2  Unix

We are going to use Unix to create and prepare a directory for a data analysis project.

2.1 Naming convention

In general you want to name your files in a way that is related to their contents and specifies how they relate to other files. The Smithsonian Data Management Best Practices has “five precepts of file naming and organization” and they are:

  • Have a distinctive, human-readable name that gives an indication of the content.
  • Follow a consistent pattern that is machine-friendly.
  • Organize files into directories (when necessary) that follow a consistent pattern.
  • Avoid repetition of semantic elements among file and directory names.
  • Have a file extension that matches the file format (no changing extensions!)

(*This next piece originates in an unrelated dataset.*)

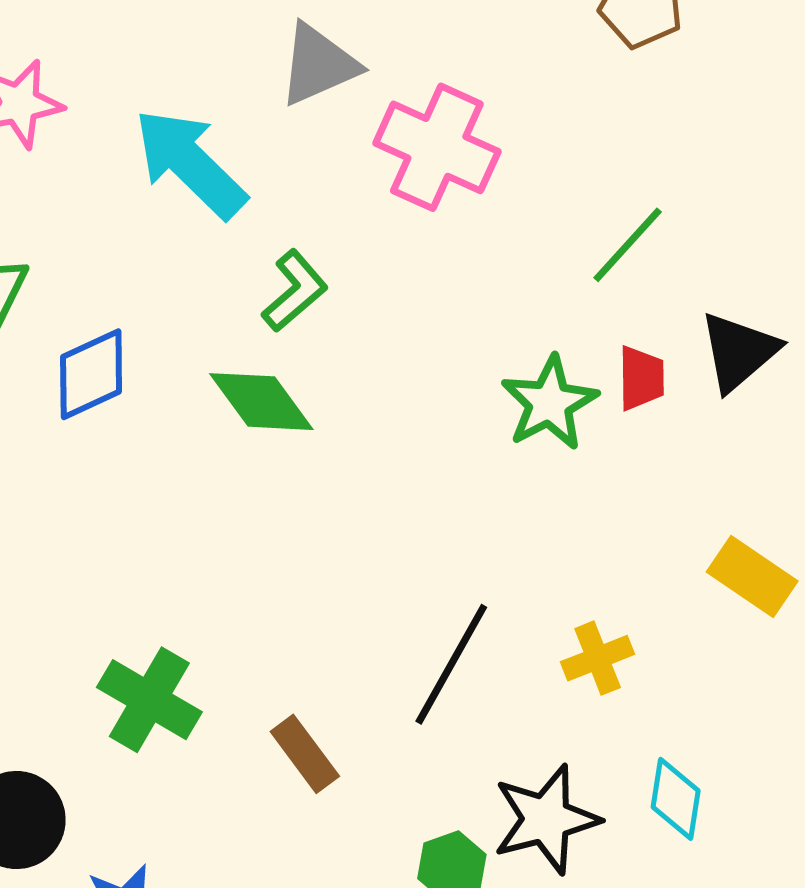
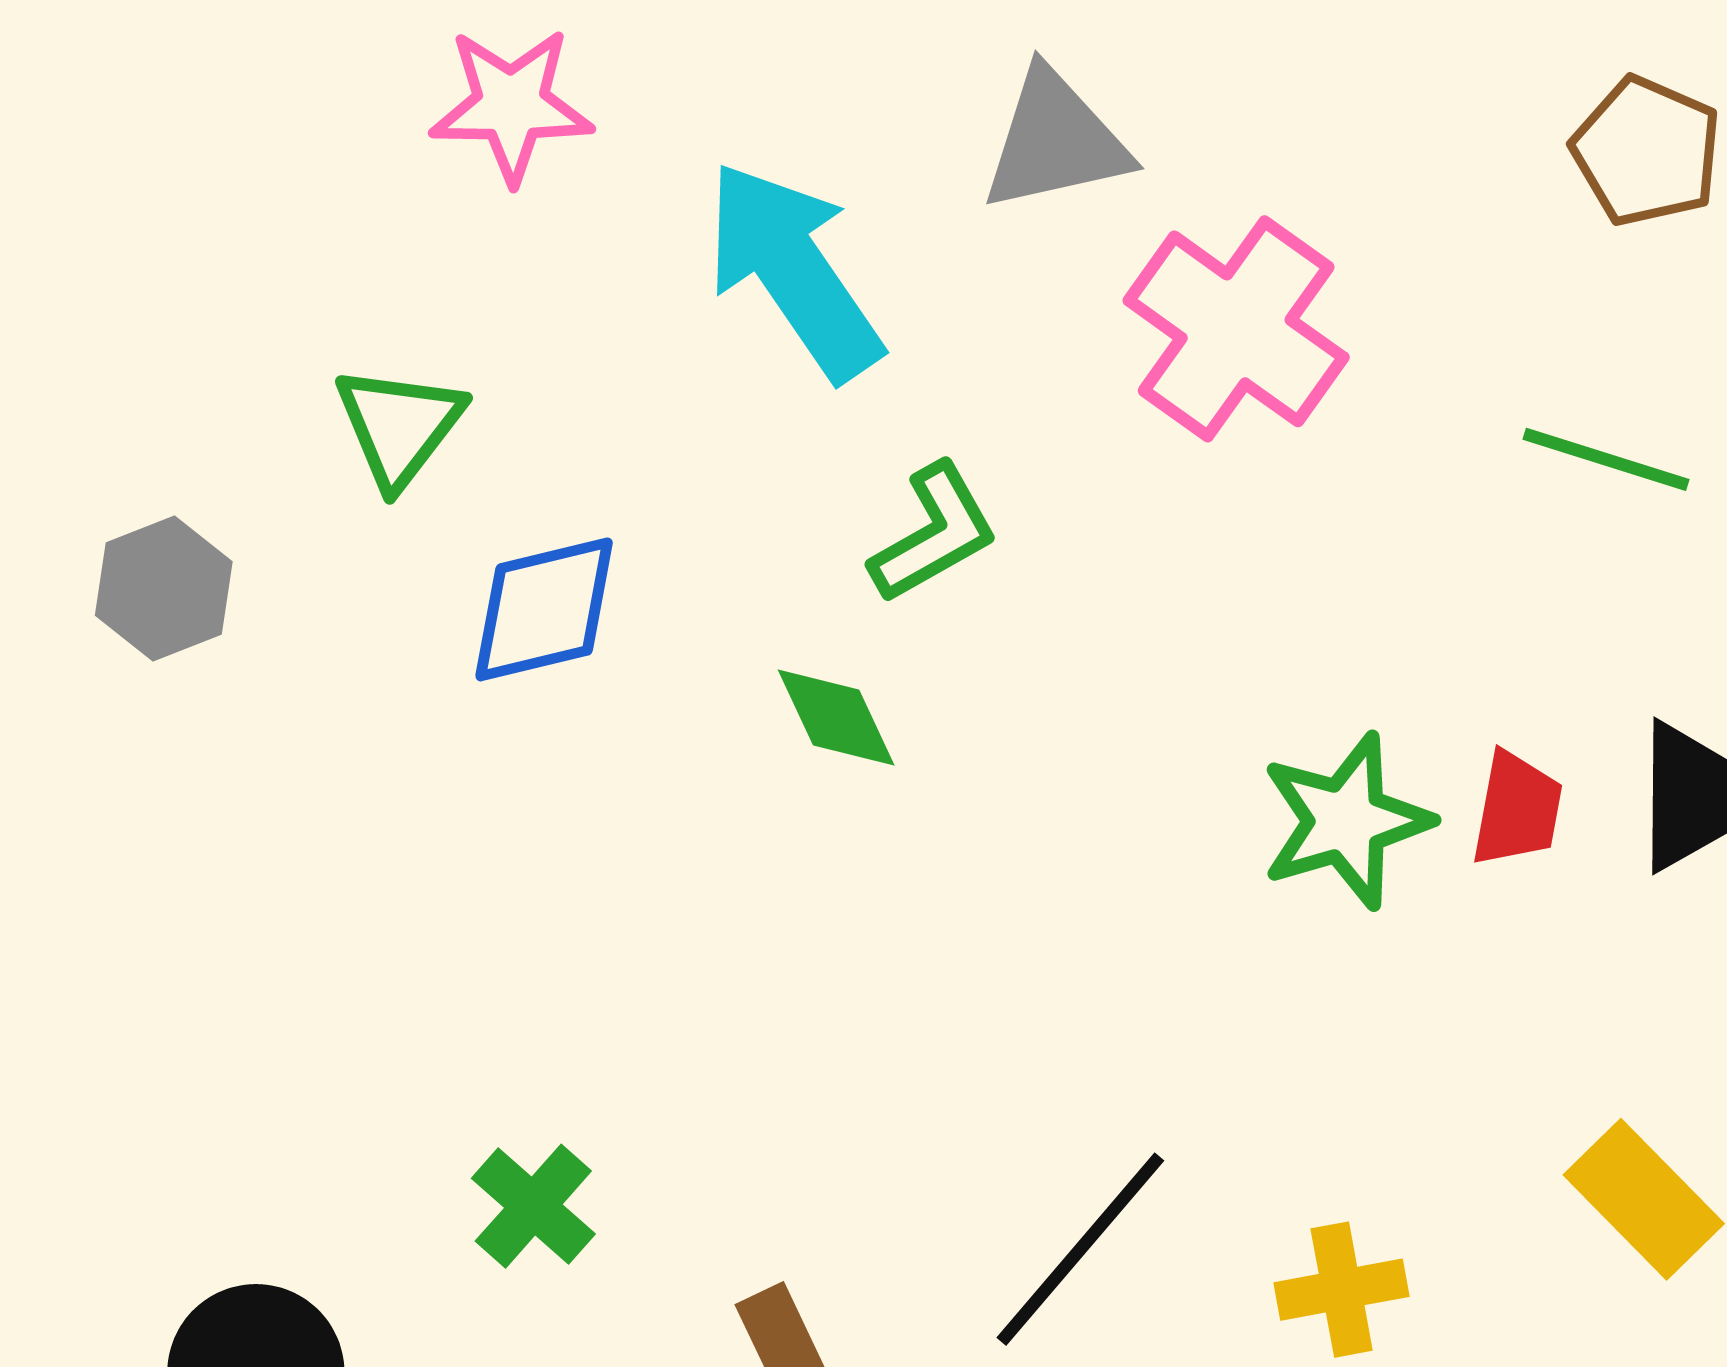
green line: (628, 245) -> (1606, 459), moved, turned 54
green diamond: (261, 402) -> (836, 717), size x0.7
green cross: (149, 700) -> (533, 1206), size x0.7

For specific recommendations we highly recommend you follow The Tidyverse Style Guide1.

2.2 The terminal

echo "Hello world"
Hello world

2.3 The filesystem

2.3.1 Directories and subdirectories

filesystem

2.3.2 The home directory

Home directory in Windows

Home directory in MacOS

The structure on Windows looks something like this:

And on MacOS something like this:

2.4 Working directory

The working directory is the directly you are currently in. Later we will see that we can move to other directories using the command line. It’s similar to clicking on folders.

You can see your working directory like this:

pwd
/Users/rafa/Documents/teaching/bst260/2023

In R we can use

getwd()
[1] "/Users/rafa/Documents/teaching/bst260/2023"

2.5 Paths

This string returned in previous command is full path to working directory.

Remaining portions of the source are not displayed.